Les Années 1970 : L'Avortement au Cœur des Revendications Féministes
À partir des années 1970, l’avortement est au cœur des revendications féministes. Leur engagement pèse radicalement sur le débat public qui ne porte plus exclusivement sur la santé des femmes mais aussi sur leur droit à l’autodétermination et le choix de la maternité. Tout en s’adaptant à chaque pays et à chaque groupe, les pratiques de lutte pour l’« avortement libre et gratuit » se répandent de façon transnationale. À titre d’exemple, la diffusion des auto-dénonciations et la médiatisation des procès pénaux deviennent des formes de lutte contre la stigmatisation qui frappe l’avortement clandestin et de soutien aux accusé.es. En 1971, 343 Françaises déclarent avoir avorté dans Le Nouvel Observateur, et parmi elles l’avocate Gisèle Halimi (1927-2020), fondatrice de l’association Choisir, qui défend Marie-Claire Chevalier au cours du procès de Bobigny (1972). Pendant le procès contre Gigliola Pierobon (1973), les féministes italiennes lancent le slogan « Abbiamo tutte abortito ! » ; en 1975, 2 700 militants et sympathisants du Movimento di Liberazione della Donna et du Partito Radicale s’autodénoncent à l’autorité judiciaire. En 1979, lors du procès des « Onze de Bilbao », 1 357 Espagnoles déclarent publiquement avoir avorté.
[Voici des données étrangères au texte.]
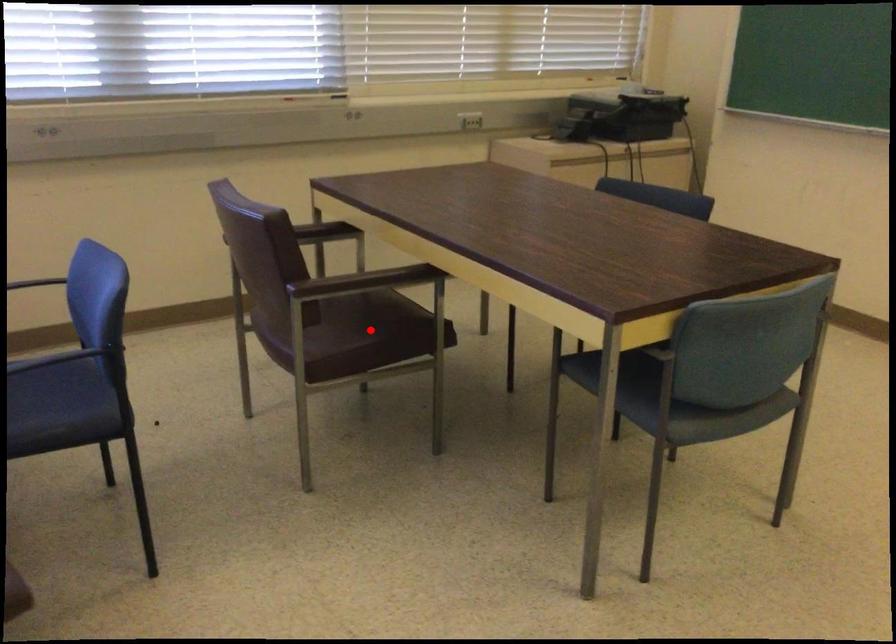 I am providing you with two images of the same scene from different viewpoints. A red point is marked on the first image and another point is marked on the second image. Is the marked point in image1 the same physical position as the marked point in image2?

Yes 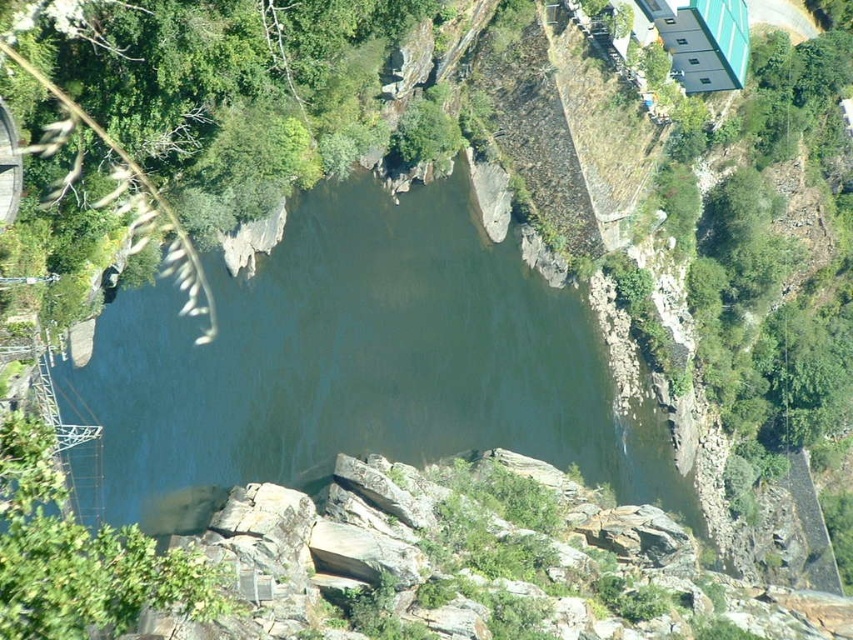 Is greenish-gray water at center thinner than green leafy vegetation at upper left?

In fact, greenish-gray water at center might be wider than green leafy vegetation at upper left.

In order to click on greenish-gray water at center in this screenshot , I will do `click(352, 365)`. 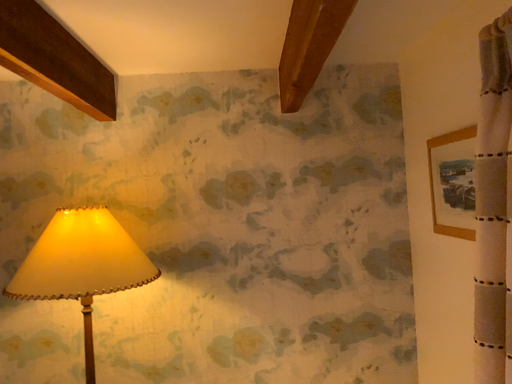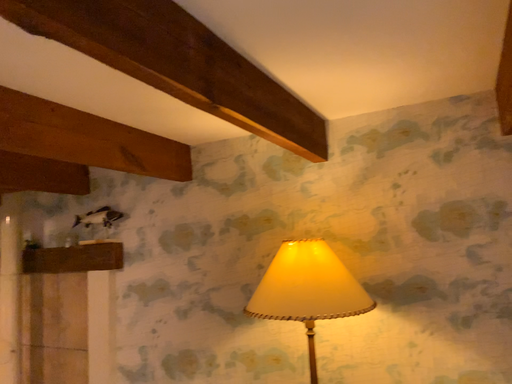 Question: How did the camera likely rotate when shooting the video?

Choices:
 (A) rotated left
 (B) rotated right

Answer: (A) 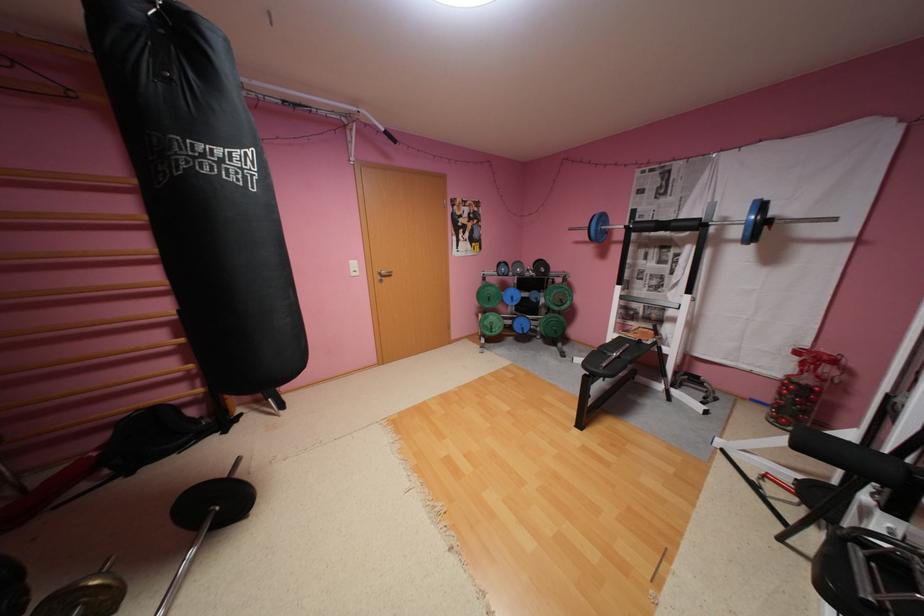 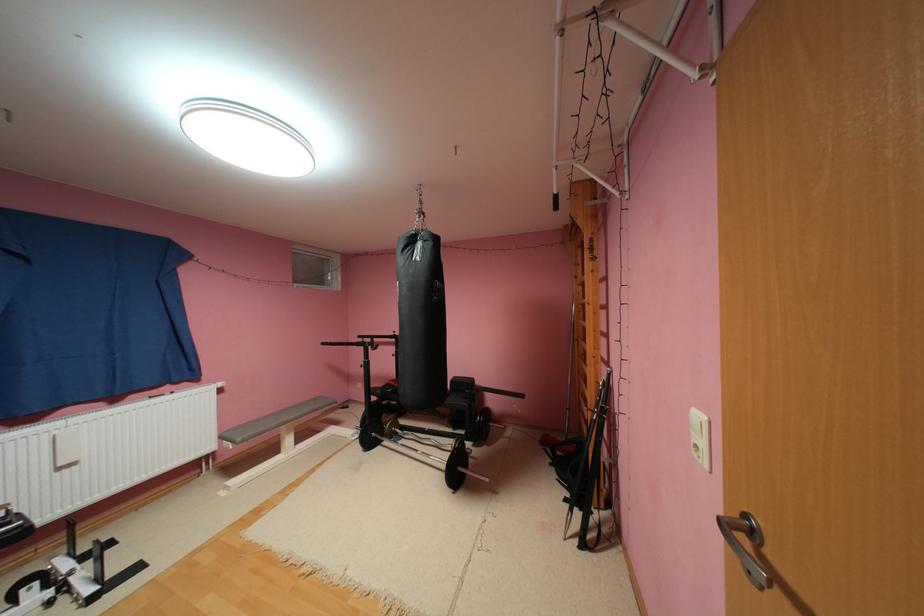 Where in the second image is the point corresponding to (x=235, y=432) from the first image?

(575, 500) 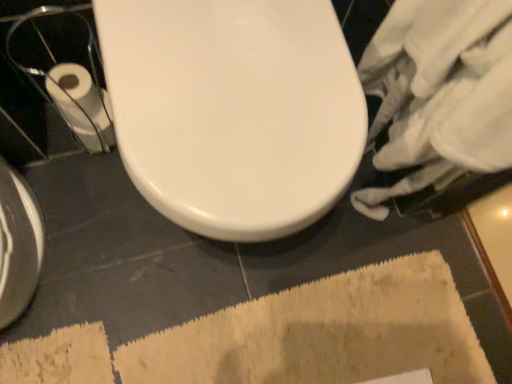 Question: Should I look upward or downward to see beige textured bath mat at lower center?

Choices:
 (A) up
 (B) down

Answer: (B)

Question: Is white paper at left facing towards beige textured bath mat at lower center?

Choices:
 (A) yes
 (B) no

Answer: (B)

Question: From the image's perspective, is white paper at left over beige textured bath mat at lower center?

Choices:
 (A) no
 (B) yes

Answer: (B)

Question: Considering the relative positions of white paper at left and beige textured bath mat at lower center in the image provided, is white paper at left to the right of beige textured bath mat at lower center from the viewer's perspective?

Choices:
 (A) yes
 (B) no

Answer: (B)

Question: From the image's perspective, is white paper at left located beneath beige textured bath mat at lower center?

Choices:
 (A) yes
 (B) no

Answer: (B)

Question: Considering the relative sizes of white paper at left and beige textured bath mat at lower center in the image provided, is white paper at left smaller than beige textured bath mat at lower center?

Choices:
 (A) yes
 (B) no

Answer: (A)

Question: From a real-world perspective, is white paper at left below beige textured bath mat at lower center?

Choices:
 (A) no
 (B) yes

Answer: (A)

Question: Is beige textured bath mat at lower center looking in the opposite direction of white glossy toilet at center?

Choices:
 (A) no
 (B) yes

Answer: (A)

Question: Could you tell me if beige textured bath mat at lower center is turned towards white glossy toilet at center?

Choices:
 (A) yes
 (B) no

Answer: (B)

Question: Is beige textured bath mat at lower center closer to camera compared to white glossy toilet at center?

Choices:
 (A) no
 (B) yes

Answer: (A)

Question: From a real-world perspective, is beige textured bath mat at lower center located higher than white glossy toilet at center?

Choices:
 (A) yes
 (B) no

Answer: (B)

Question: From the image's perspective, does beige textured bath mat at lower center appear higher than white glossy toilet at center?

Choices:
 (A) yes
 (B) no

Answer: (B)

Question: Is beige textured bath mat at lower center shorter than white glossy toilet at center?

Choices:
 (A) no
 (B) yes

Answer: (B)

Question: Considering the relative sizes of white glossy toilet at center and beige textured bath mat at lower center in the image provided, is white glossy toilet at center shorter than beige textured bath mat at lower center?

Choices:
 (A) no
 (B) yes

Answer: (A) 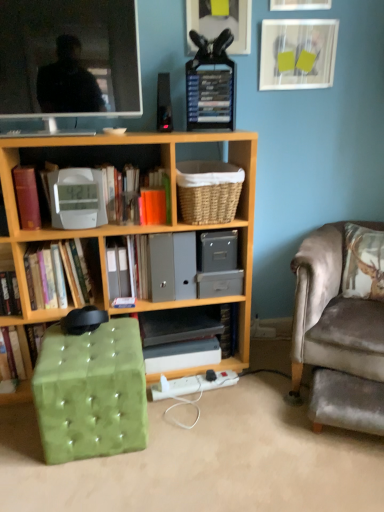 I want to click on free space in front of green tufted ottoman at lower left, so click(x=96, y=483). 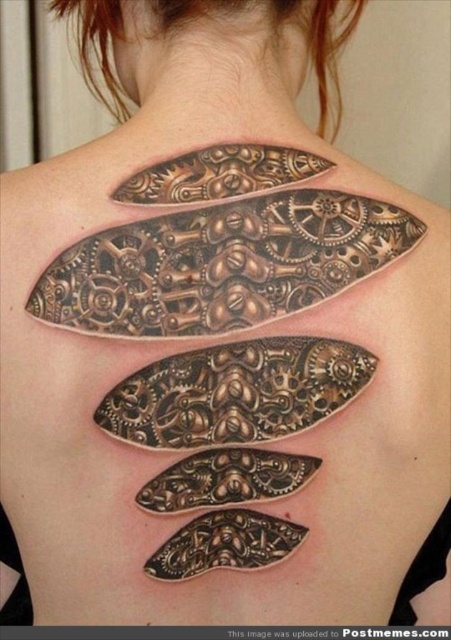 You are an artist reviewing a tattoo design. The design includes a bronze metallic gear at center and a black textured gear at center. Which gear in the tattoo has a larger vertical size?

The bronze metallic gear at center has a greater height compared to the black textured gear at center, so the bronze metallic gear at center is larger vertically.

You are an artist trying to replicate this tattoo. You need to know the exact position of the bronze metallic gear at center. Can you tell me its 2D coordinates?

The bronze metallic gear at center is located at the 2D coordinates of point (235, 392).

You are an artist trying to replicate the tattoo. You have two gears to place on the spine. The first is the brushed metal gear at upper center and the second is the bronze metallic gear at center. Which gear should you make bigger to match the original tattoo?

The brushed metal gear at upper center should be made bigger than the bronze metallic gear at center because the brushed metal gear at upper center has a larger size compared to bronze metallic gear at center in the original tattoo. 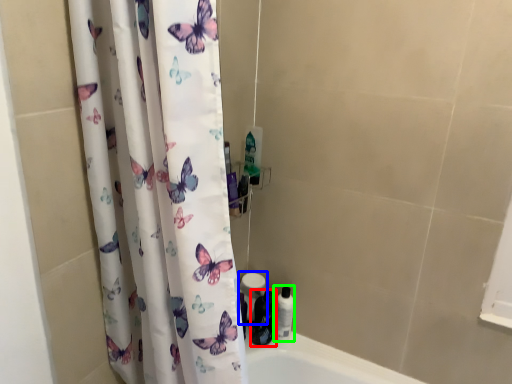 Question: Which object is the farthest from toiletry (highlighted by a red box)? Choose among these: toilet paper (highlighted by a blue box) or toiletry (highlighted by a green box).

Choices:
 (A) toilet paper
 (B) toiletry

Answer: (A) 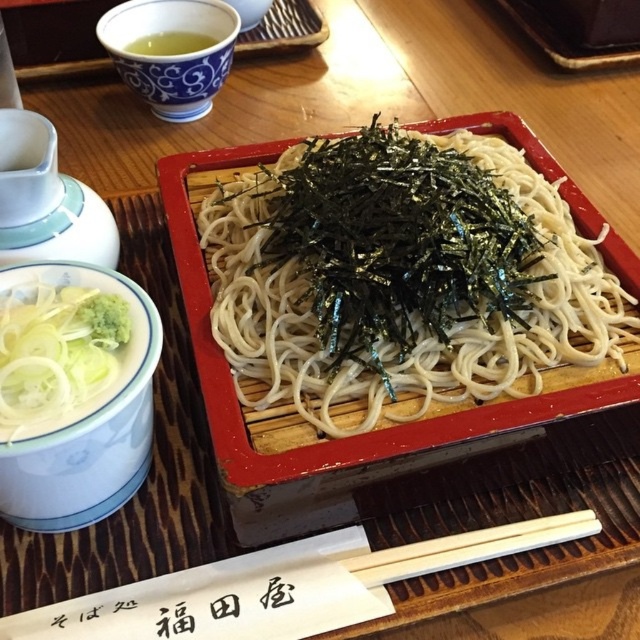 You are a guest at a Japanese meal and need to use the white wood chopsticks at center to pick up the green liquid at upper left. Is it possible to reach them without moving anything else?

The white wood chopsticks at center is located below the green liquid at upper left, so you can reach the green liquid at upper left with the white wood chopsticks at center without moving anything else.

You are a guest at a Japanese meal and need to reach for the white ceramic bowl at lower left and the porcelain cup at upper left. Which one is closer to your left side?

The porcelain cup at upper left is closer to your left side because the white ceramic bowl at lower left is to the right of it.

You are a guest at a Japanese meal and need to reach for the white wood chopsticks at lower center to eat the white matte noodles at center. Based on their positions, will you need to move your hand upwards or downwards to pick up the chopsticks?

The white matte noodles at center is above the white wood chopsticks at lower center, so you will need to move your hand downwards to pick up the chopsticks. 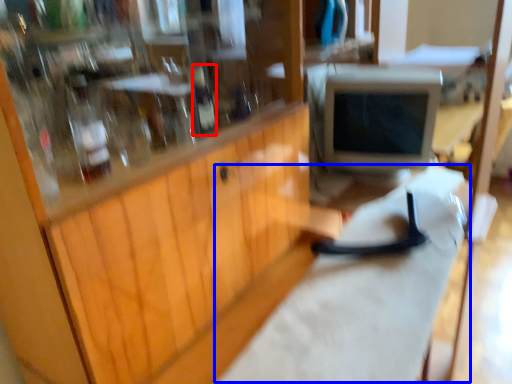 Question: Which object appears closest to the camera in this image, bottle (highlighted by a red box) or workbench (highlighted by a blue box)?

Choices:
 (A) bottle
 (B) workbench

Answer: (B) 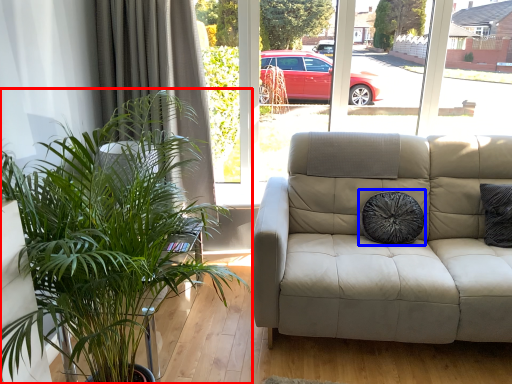 Question: Which point is closer to the camera, houseplant (highlighted by a red box) or pillow (highlighted by a blue box)?

Choices:
 (A) houseplant
 (B) pillow

Answer: (A) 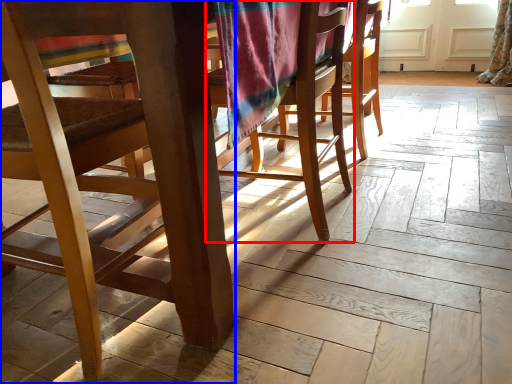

Évolution des Lois et des Mœurs en Europe
Cette grande mobilisation, qui dans presque toute l’Europe fait face à des mouvements conservateurs défendant le « droit à la vie » du fœtus, fait évoluer les lois et les mœurs. Dans la foulée, plusieurs gouvernements dépénalisent la pratique : l’Allemagne de l’Ouest en 1974 ; la France en 1975 ; l’Italie en 1978 ; l’Espagne en 1985 ; la Belgique en 1990, après presque vingt ans de luttes des milieux laïques et socialistes. Sans faire de l’avortement le « droit » revendiqué par les mouvements féministes, ces lois suppriment l’infraction sous certaines conditions.